- SUPPLIED MATERIAL -
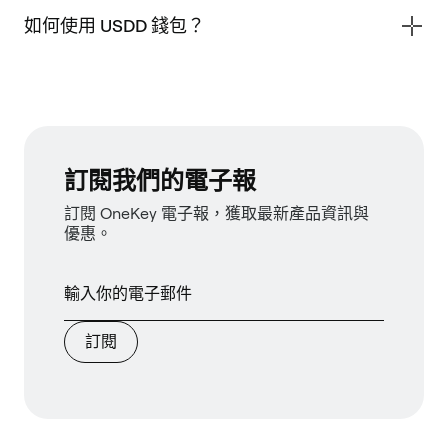
如何使用 USDD 錢包？
訂閱我們的電子報
訂閱 OneKey 電子報，獲取最新產品資訊與
優惠。
訂閱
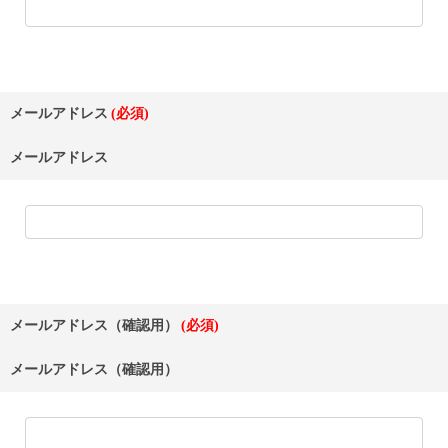
メールアドレス
メールアドレス
メールアドレス（確認用）
メールアドレス（確認用）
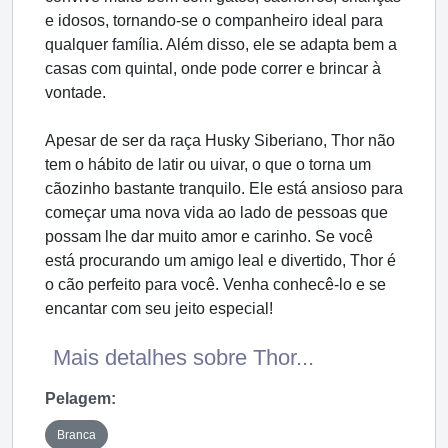
e idosos, tornando-se o companheiro ideal para
qualquer família. Além disso, ele se adapta bem a
casas com quintal, onde pode correr e brincar à
vontade.
Apesar de ser da raça Husky Siberiano, Thor não
tem o hábito de latir ou uivar, o que o torna um
cãozinho bastante tranquilo. Ele está ansioso para
começar uma nova vida ao lado de pessoas que
possam lhe dar muito amor e carinho. Se você
está procurando um amigo leal e divertido, Thor é
o cão perfeito para você. Venha conhecê-lo e se
encantar com seu jeito especial!
Mais detalhes sobre Thor...
Pelagem:
Branca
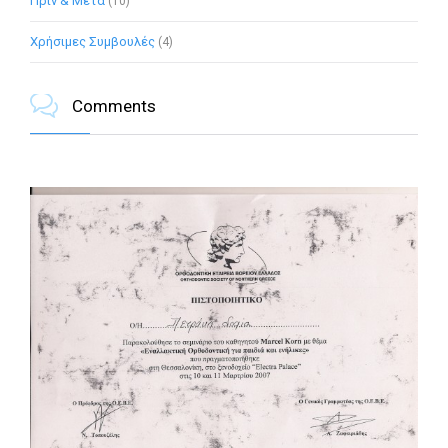
Πρίν & Μετά
(10)
Χρήσιμες Συμβουλές
(4)

Comments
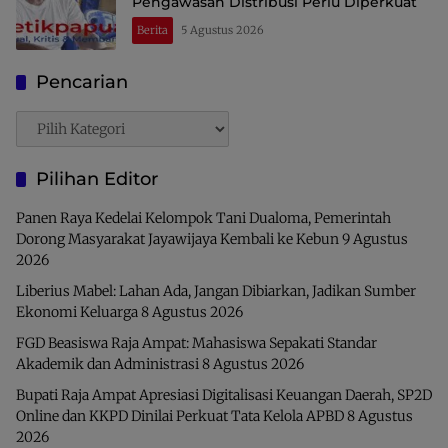
Pengawasan Distribusi Perlu Diperkuat
Berita
5 Agustus 2026
Pencarian
Pencarian
Pilihan Editor
Panen Raya Kedelai Kelompok Tani Dualoma, Pemerintah
Dorong Masyarakat Jayawijaya Kembali ke Kebun
9 Agustus
2026
Liberius Mabel: Lahan Ada, Jangan Dibiarkan, Jadikan Sumber
Ekonomi Keluarga
8 Agustus 2026
FGD Beasiswa Raja Ampat: Mahasiswa Sepakati Standar
Akademik dan Administrasi
8 Agustus 2026
Bupati Raja Ampat Apresiasi Digitalisasi Keuangan Daerah, SP2D
Online dan KKPD Dinilai Perkuat Tata Kelola APBD
8 Agustus
2026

- WORK REQUEST -
Please return the listing above exactly and leave every picture out.

- ANSWER BOX -
如何使用 USDD 錢包？
訂閱我們的電子報
訂閱 OneKey 電子報，獲取最新產品資訊與
優惠。
訂閱
メールアドレス
メールアドレス
メールアドレス（確認用）
メールアドレス（確認用）
e idosos, tornando-se o companheiro ideal para
qualquer família. Além disso, ele se adapta bem a
casas com quintal, onde pode correr e brincar à
vontade.
Apesar de ser da raça Husky Siberiano, Thor não
tem o hábito de latir ou uivar, o que o torna um
cãozinho bastante tranquilo. Ele está ansioso para
começar uma nova vida ao lado de pessoas que
possam lhe dar muito amor e carinho. Se você
está procurando um amigo leal e divertido, Thor é
o cão perfeito para você. Venha conhecê-lo e se
encantar com seu jeito especial!
Mais detalhes sobre Thor...
Pelagem:
Branca
Πρίν & Μετά
(10)
Χρήσιμες Συμβουλές
(4)

Comments
Pengawasan Distribusi Perlu Diperkuat
Berita
5 Agustus 2026
Pencarian
Pencarian
Pilihan Editor
Panen Raya Kedelai Kelompok Tani Dualoma, Pemerintah
Dorong Masyarakat Jayawijaya Kembali ke Kebun
9 Agustus
2026
Liberius Mabel: Lahan Ada, Jangan Dibiarkan, Jadikan Sumber
Ekonomi Keluarga
8 Agustus 2026
FGD Beasiswa Raja Ampat: Mahasiswa Sepakati Standar
Akademik dan Administrasi
8 Agustus 2026
Bupati Raja Ampat Apresiasi Digitalisasi Keuangan Daerah, SP2D
Online dan KKPD Dinilai Perkuat Tata Kelola APBD
8 Agustus
2026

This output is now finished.